O que dá para testar num e-mail de carrinho abandonado
Um e-mail de carrinho abandonado tem uma vantagem que nenhum outro e-mail de marketing tem: ele já sabe exatamente o que a pessoa queria comprar. Isso abre um leque de variáveis específicas que vale isolar uma por vez:
- Horário do primeiro disparo: 1 hora, 24 horas ou 3 dias depois do abandono. É a variável mais estudada do formato, porque o comportamento de quem acabou de sair do checkout é diferente do comportamento de quem só vai lembrar do carrinho dias depois.
- Número de e-mails na sequência: um único lembrete, ou uma sequência de 2 a 3 mensagens espaçadas ao longo de alguns dias.
- Incentivo (desconto ou frete grátis) versus sem incentivo: oferecer uma vantagem financeira aumenta a pressão para comprar, mas também corrói a margem daquele pedido.
- Imagem do produto no corpo do e-mail: mostrar a foto exata do item deixado no carrinho, em vez de um lembrete só em texto.
- Urgência de estoque: avisar que o item “está quase esgotando” ou que a reserva expira em algumas horas, contra um lembrete neutro sem prazo.

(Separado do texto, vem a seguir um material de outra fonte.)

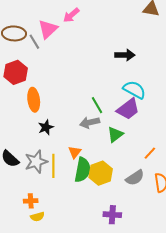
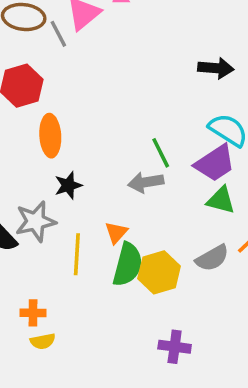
green triangle: (115, 134) -> (221, 200), moved, turned 48
gray star: (36, 162) -> (36, 221), moved
gray semicircle: (135, 178) -> (212, 258), moved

A tabela abaixo resume as cinco variáveis mais comuns, a hipótese típica por trás de cada uma, a métrica que deveria decidir o teste e o nível de risco de cada mudança:
| Variável testável | Hipótese típica | Métrica primária | Risco |
|---|---|---|---|
| Horário do 1o disparo (1h x 24h x 3 dias) | Disparar mais cedo captura a pessoa enquanto a intenção de compra ainda está alta | Taxa de conclusão da compra | Baixo |
| Número de e-mails na sequência (1 x 2-3) | Uma sequência de 2-3 mensagens recupera mais receita que um único lembrete | Taxa de conclusão da compra da sequência inteira | Baixo |
| Incentivo/desconto x sem incentivo | Um desconto reduz a fricção final de decisão e aumenta conversão | Taxa de conclusão da compra e receita por destinatário (guardrail) | Alto |
| Imagem do produto no corpo do e-mail | Ver o item exato deixado no carrinho reforça a lembrança e a intenção | Taxa de clique e taxa de conclusão da compra | Baixo |
| Urgência de estoque (real, não fabricada) | Um prazo ou estoque limitado genuíno acelera a decisão de quem já está inclinado a comprar | Taxa de conclusão da compra | Médio |
Por que a métrica primária tem que ser a conclusão da compra
O erro mais comum em teste A/B de e-mail de carrinho abandonado é declarar vencedor pela taxa de abertura ou pela taxa de clique, porque as duas sofrem do mesmo problema: viés de seleção. Quem abre o e-mail já é, em média, mais propenso a comprar do que quem nem chegou a abrir, e quem clica já é mais propenso a comprar do que quem só abriu. Se uma variação de assunto ou de layout aumenta a abertura sem aumentar a compra, ela não recuperou receita nenhuma, só mudou quem olhou a mensagem.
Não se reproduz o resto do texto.